So the health insurance situation is changing drastically in 2013 for the StashinIt family.
For two reasons
- We had our first child in October
- My wife will be quitting her job soon to be a stay at home mom
- Company I work for was acquired bringing a new health plan
In 2012 my health insurance was fully covered by my employer (they never covered dependents). My wife has insurance through her work and has our child as a dependent. Our out of pocket expense cumulatively is currently $260 monthly.
In 2013 I can either choose to purchase the insurance my employer provides or find my own policy. The cost to me will be $715 a month for the family plan. A $455 monthly increase from last year! I contacted an insurance broker and the broker was able get us approved for a high deductible policy for my family for $548 monthly. Since the insurances are very different in what/how much they cover it's not an apples to apples comparison. So I wanted to ask the Mustachians if my employers plan is worth the extra $167 a month?
For brevity and accurate comparison I'll try to summaries the key differences in the plans. They don't exactly match up perfectly but I'll do my best to create an equal comparison. These are both PPO plans so I'm going to assume we always use In-Network services.
Employer's Plan:
Deductible: $1,500 individual; $3,000 family
Out of pocket maximum: $4,000 individual, $8,000 family
Prescription Drugs: $10/$35/$60 copays (generic/brand/non-preferred brand)

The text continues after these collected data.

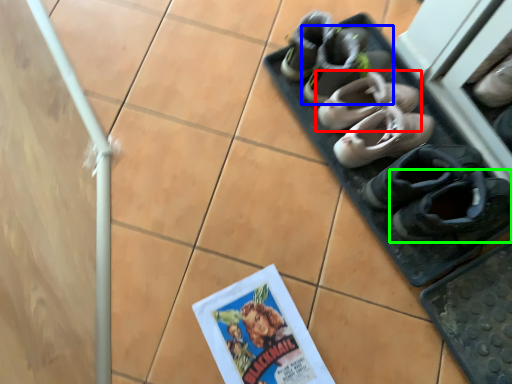 Question: Which object is the farthest from footwear (highlighted by a red box)? Choose among these: footwear (highlighted by a blue box) or footwear (highlighted by a green box).

Choices:
 (A) footwear
 (B) footwear

Answer: (B) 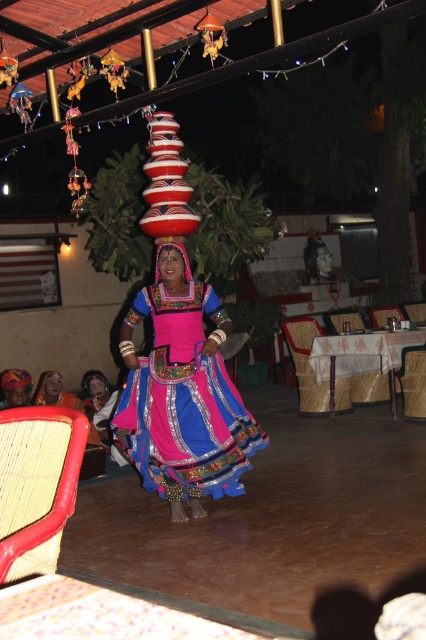 Which of these two, matte black head at center or matte pink fabric head at center, stands taller?

With more height is matte pink fabric head at center.

Who is more forward, [26,392] or [40,401]?

Point [26,392] is more forward.

The width and height of the screenshot is (426, 640). Identify the location of matte black head at center. (14, 387).

Locate an element on the screen. The image size is (426, 640). matte black head at center is located at coordinates (14, 387).

Does shiny blue fabric at center have a smaller size compared to red woven chair at lower left?

No, shiny blue fabric at center is not smaller than red woven chair at lower left.

Is the position of shiny blue fabric at center less distant than that of red woven chair at lower left?

No, shiny blue fabric at center is further to the viewer.

Locate an element on the screen. Image resolution: width=426 pixels, height=640 pixels. shiny blue fabric at center is located at coordinates (183, 396).

Is matte black head at center wider than matte pink fabric headress at center?

Yes, matte black head at center is wider than matte pink fabric headress at center.

Does matte black head at center appear on the right side of matte pink fabric headress at center?

In fact, matte black head at center is to the left of matte pink fabric headress at center.

Is point (9, 404) less distant than point (186, 276)?

No.

Image resolution: width=426 pixels, height=640 pixels. I want to click on matte black head at center, so click(x=14, y=387). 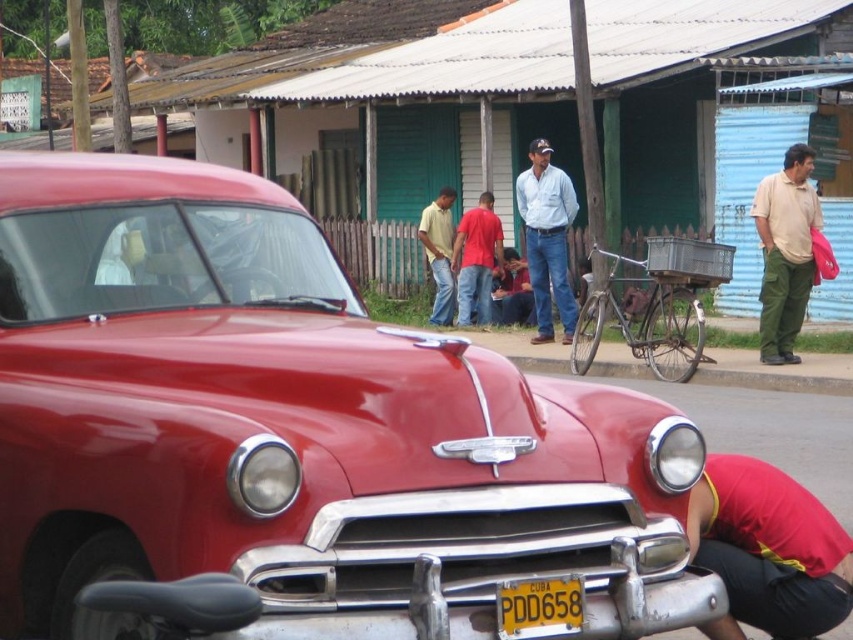 You are a photographer standing in the scene and want to take a picture of the light blue denim shirt at center and the yellow metallic license plate at lower center. Which object should you adjust your camera to focus on first if you want to capture both in the same frame without moving your position?

The light blue denim shirt at center is to the right of the yellow metallic license plate at lower center. Since they are positioned side by side horizontally, you can adjust your camera to focus on either object first as long as your framing includes both in the same shot.

You are standing at point (558, 592) and want to walk to the red car in the foreground. Is the point (527, 227) blocking your path?

Point (527, 227) is behind point (558, 592), so it is not blocking your path to the red car in the foreground.

You are a photographer trying to capture a photo of the red fabric squat at lower right and the matte yellow shirt at center. Which object should you focus on first if you want to include both in the frame without moving the camera?

The red fabric squat at lower right is positioned on the right side of matte yellow shirt at center, so you should focus on the matte yellow shirt at center first to ensure both are in the frame. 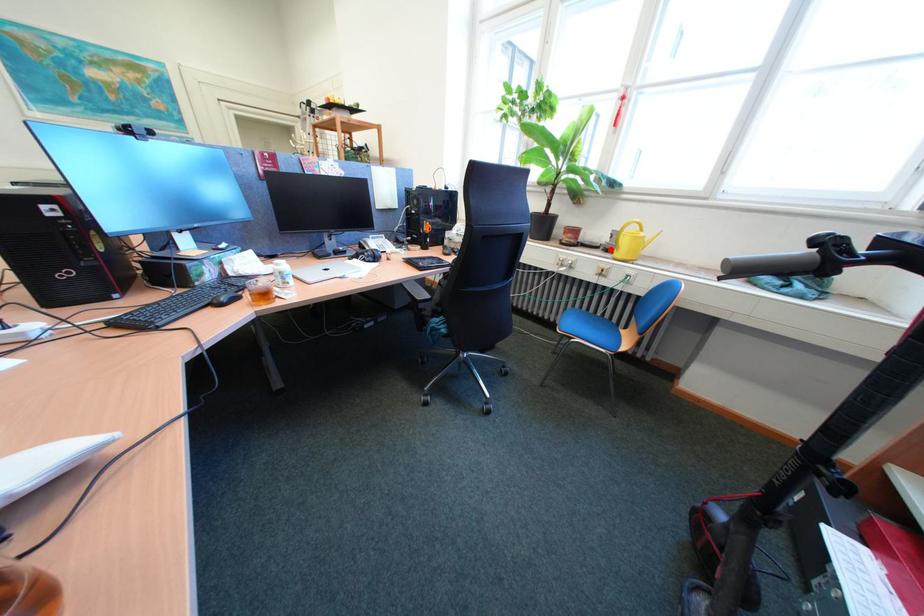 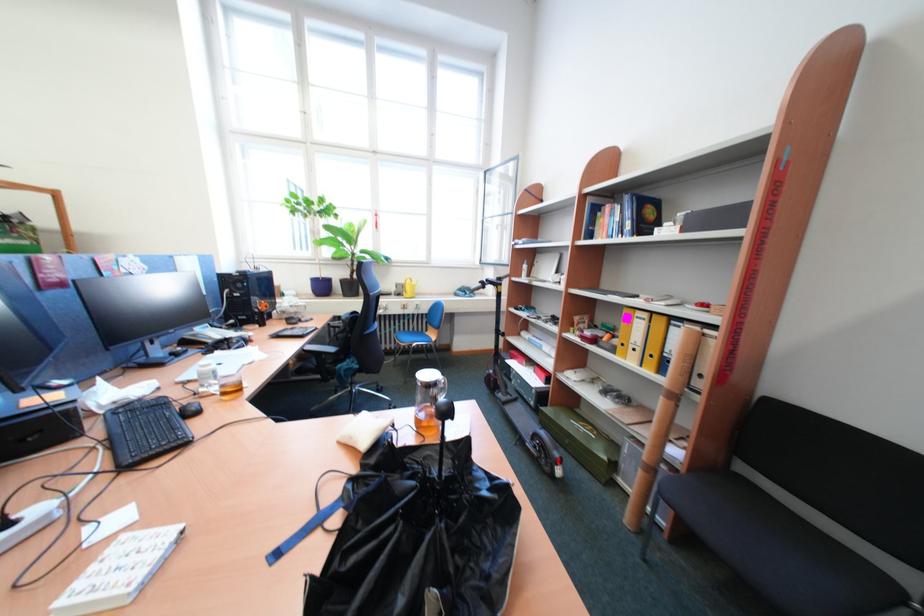 The point at the highlighted location is marked in the first image. Where is the corresponding point in the second image?

(403, 296)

Office visits: $30 PCP/$50 specialist copay. Then covered 100%
Well Care Adult/Child + Maternity Services: covered 100%
Medical/Surgical Services: 20% co-insurance
Inpatient/Outpatient hospital services: 20% co-insurance
ER visit: $150 copay
Private plan:
Deductible: $2,500 per member = $7,500
Out of pocket maximum: $5,500 per member = $16,500
Prescription Drugs: $250 deductible per member = $750 plus $15/$30 or 30% contracted rate copay (generic/brand/non-preferred brand)
Office visits: $45 (first three visits) then 35% co-insurance
Well Care Adult/Child + Maternity Services: 35% co-insurance (unless it's a preventative health service covered by federal/California law)
Medical/Surgical Services: $100 to $500 copay (depending on the service) plus 35% co-insurance
Inpatient/Outpatient hospital services: $1,000 copay per admission plus 35% co-insurance
ER visit: $100 per visit plus 35% co-insurance
So obviously my employers plan covers much more (as it should since they are paying 60% of the total cost). Am I a fool to decline this insurance? With the old company, they would pay the benefit amount for the employee only policy if I declined health insurance from them so I could buy elsewhere. This is no longer the case. Also of note, my employer deducts the health benefit pre-tax. I could put $2,500 in a HSA to pay for the private policy.
Hopefully that's enough information for an informed discussion. Feel free to ask for any relevant details I have missed.